À bientôt vingt ans, Dana se sent toujours aussi perdue. Elle ne supporte pas son corps, son image. Cobalt, lui, est un séducteur qui déborde de confiance. Dans le huis clos du centre médical où ils luttent contre leurs démons – les troubles alimentaires pour elle, le cannabis pour lui –, leurs regards n’auraient jamais dû se croiser.

Et pourtant…

Au fil des jours, un lien inattendu se tisse entre eux. Cobalt va amener Dana à lâcher prise, à accepter d’être désirée. Elle qui supporte à peine de se regarder dans un miroir va peu à peu apprendre à aimer.

Et à s’abandonner…

Deux cœurs aimants.

Jusqu’à ce qu’une autre réalité ne vienne fracturer ce miracle si fragile.

Un magnifique roman sur l’acceptation de soi. Une initiation à la sensualité, aussi tendre que passionnée.

Anne Plichota et Cendrine Wolf écrivent ensemble depuis près de dix ans. Leurs romans et séries ont conquis un large public autour de thèmes qui leur sont chers : l’identité, l’amitié, les relations amoureuses à l’adolescence.

Mon avis :

Deux personnages, deux ados : Dana, une anorexique qui en refuse le terme, fragile, perdue, qui ne s’habille qu’en larges vêtements blancs et ne grignote que des aliments de la même couleur et Cobalt, jeune homme sûr de lui en apparence, adepte du cannabis.

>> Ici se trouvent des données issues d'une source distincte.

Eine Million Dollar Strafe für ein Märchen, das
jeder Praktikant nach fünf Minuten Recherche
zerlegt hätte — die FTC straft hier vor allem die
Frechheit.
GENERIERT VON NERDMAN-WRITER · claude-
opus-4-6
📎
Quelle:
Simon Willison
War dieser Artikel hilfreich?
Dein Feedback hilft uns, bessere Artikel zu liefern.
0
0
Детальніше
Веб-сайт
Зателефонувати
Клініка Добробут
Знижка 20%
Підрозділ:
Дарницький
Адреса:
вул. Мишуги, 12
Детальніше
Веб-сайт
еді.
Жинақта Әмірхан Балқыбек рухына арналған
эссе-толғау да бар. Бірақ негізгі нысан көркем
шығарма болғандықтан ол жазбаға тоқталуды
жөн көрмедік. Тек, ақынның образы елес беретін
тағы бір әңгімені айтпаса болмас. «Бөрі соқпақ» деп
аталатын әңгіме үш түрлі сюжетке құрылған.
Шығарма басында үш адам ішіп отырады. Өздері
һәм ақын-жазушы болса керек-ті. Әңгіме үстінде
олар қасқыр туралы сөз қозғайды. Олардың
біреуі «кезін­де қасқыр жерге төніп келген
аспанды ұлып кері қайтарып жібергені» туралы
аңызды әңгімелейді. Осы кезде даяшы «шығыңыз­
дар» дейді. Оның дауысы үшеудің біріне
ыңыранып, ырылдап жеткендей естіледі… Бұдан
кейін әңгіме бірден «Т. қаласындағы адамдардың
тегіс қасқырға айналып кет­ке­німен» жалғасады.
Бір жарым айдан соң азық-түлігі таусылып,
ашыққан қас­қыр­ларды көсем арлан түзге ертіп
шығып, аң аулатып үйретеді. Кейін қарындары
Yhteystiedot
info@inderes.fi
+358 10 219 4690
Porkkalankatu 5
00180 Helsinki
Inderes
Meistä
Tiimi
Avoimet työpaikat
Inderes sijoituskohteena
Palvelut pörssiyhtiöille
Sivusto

Ils se rencontrent dans un centre médical réservé aux adolescents en souffrance. Là-bas, ils sont éloignés de leurs proches, le temps de guérir. Un huis clos qui semble parfois allonger les minutes.
On comprend que les deux adolescents vont s’ouvrir l’un à l’autre, et j’ai adoré suivre l’évolution de leur histoire, craignant toujours les dérapages. On s’interroge, tout le long, on espère, on s’attache, on retient son souffle, on soupire : deux âmes écorchées et complexes peuvent-elles être suffisamment fortes pour se découvrir et s’aimer ?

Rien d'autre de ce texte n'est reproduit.